Nous dépendons également d'un grand nombre d'espèces utilisées dans de multiples produits du quotidien. Selon Le Journal du CNRS n°180, "Entre 40 % et 70 % des médicaments proviennent des substances naturelles – plantes, organismes marins, micro-organismes –, car elles présentent une incroyable diversité moléculaire. Les plantes en particulier : les 350 000 espèces répertoriées dans le monde représentent un réservoir unique de molécules aux vertus thérapeutiques". Le déclin de la biodiversité impacte donc la recherche médicale.

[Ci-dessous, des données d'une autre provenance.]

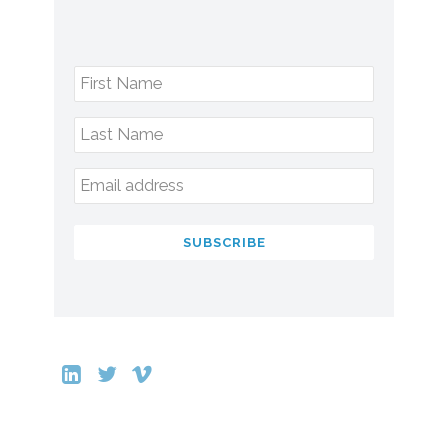
First Name
Last Name
Email address
SUBSCRIBE
This
field
should
be
left
blank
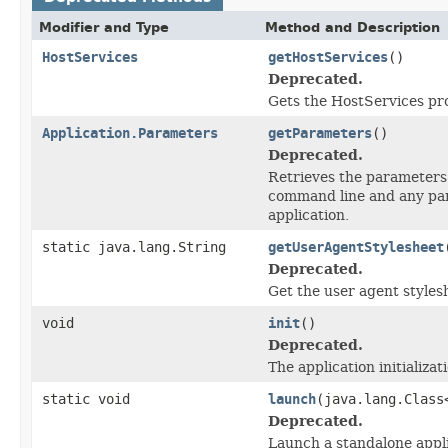
Modifier and Type
Method and Description
HostServices
getHostServices
()
Deprecated.
Gets the HostServices prov
Application.Parameters
getParameters
()
Deprecated.
Retrieves the parameters 
command line and any para
application.
static java.lang.String
getUserAgentStylesheet
Deprecated.
Get the user agent styles
void
init
()
Deprecated.
The application initializa
static void
launch
(java.lang.Clas
Deprecated.
Launch a standalone appli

Mais la biodiversité joue également un rôle important dans la culture et l'identité des différentes régions du globe. On parle notamment de "biodiversité culturelle" pour désigner à la fois la diversité biologique (espèces animales et ornithologiques, espèces végétales) ET la diversité culturelle (langues, religions, savoir-faire, groupes ethniques, visions du monde, folklore et traditions). L’ensemble de cette biodiversité culturelle est menacée de la même érosion que la biodiversité naturelle. En effet, les peuples vivants dans des environnements menacés (Amazonie, Arctique...) sont en train de mourir avec leur culture orale au même titre que l'environnement. Au rythme actuel, 90% des langues parlées sur la planète auront disparus d’ici 2100 !
Certes, le Grenelle de l’environnement a permis la consolidation de plans d’actions thématiques. Toutefois, l’appropriation de cet enjeu environnemental majeur par l’ensemble des acteurs est un réel défi, encore à relever. D'autant plus que le Rapport du Groupe 2 indique la volonté de la France d’être au cœur de l’action européenne pour la diversité biologique et les ressources naturelles.
Outre la nécessité actuelle de faire connaître cette situation et d’informer l’opinion publique de la crise de la biodiversité, il existe des solutions concrètes pouvant contribuer à enrayer cette crise. Nous sommes en effet au cœur de la biodiversité et ne cessons d'interagir avec elle. La perte de la diversité biologique entraînerait inévitablement une réduction des possibilités de développement pour les générations à venir. C’est pourquoi, lorsque l’on parle de développement durable, il ne faut pas oublier la biodiversité qui est sans aucun doute un enjeu environnemental majeur du XXIe siècle dont on ne parle hélas pas assez. Mais la crise de la biodiversité et la crise climatique sont liées et aussi importantes l'une que l'autre. Il ne faut pas oublier une crise au détriment d'une autre.